Dataset records
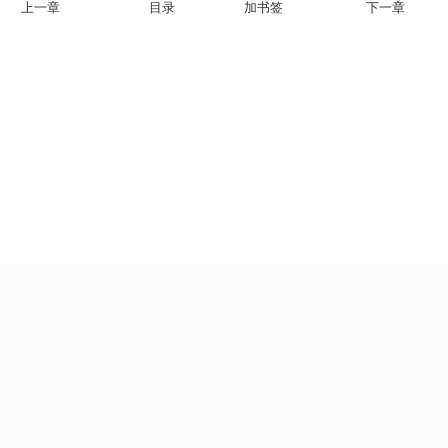
上一章
目录
加书签
下一章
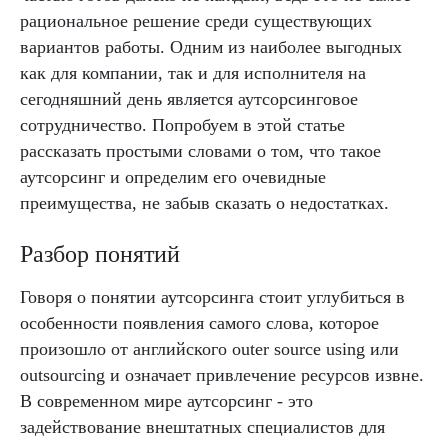
рациональное решение среди существующих
вариантов работы. Одним из наиболее выгодных
как для компании, так и для исполнителя на
сегодняшний день является аутсорсинговое
сотрудничество. Попробуем в этой статье
рассказать простыми словами о том, что такое
аутсорсинг и определим его очевидные
преимущества, не забыв сказать о недостатках.
Разбор понятий
Говоря о понятии аутсорсинга стоит углубиться в
особенности появления самого слова, которое
произошло от английского outer source using или
outsourcing и означает привлечение ресурсов извне.
В современном мире аутсорсинг - это
задействование внештатных специалистов для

WORK TO BE COMPLETED ▸ The entries are to be copied exactly, and each image is to be omitted.

EXERCISE RESPONSE ▸
上一章
目录
加书签
下一章
рациональное решение среди существующих
вариантов работы. Одним из наиболее выгодных
как для компании, так и для исполнителя на
сегодняшний день является аутсорсинговое
сотрудничество. Попробуем в этой статье
рассказать простыми словами о том, что такое
аутсорсинг и определим его очевидные
преимущества, не забыв сказать о недостатках.
Разбор понятий
Говоря о понятии аутсорсинга стоит углубиться в
особенности появления самого слова, которое
произошло от английского outer source using или
outsourcing и означает привлечение ресурсов извне.
В современном мире аутсорсинг - это
задействование внештатных специалистов для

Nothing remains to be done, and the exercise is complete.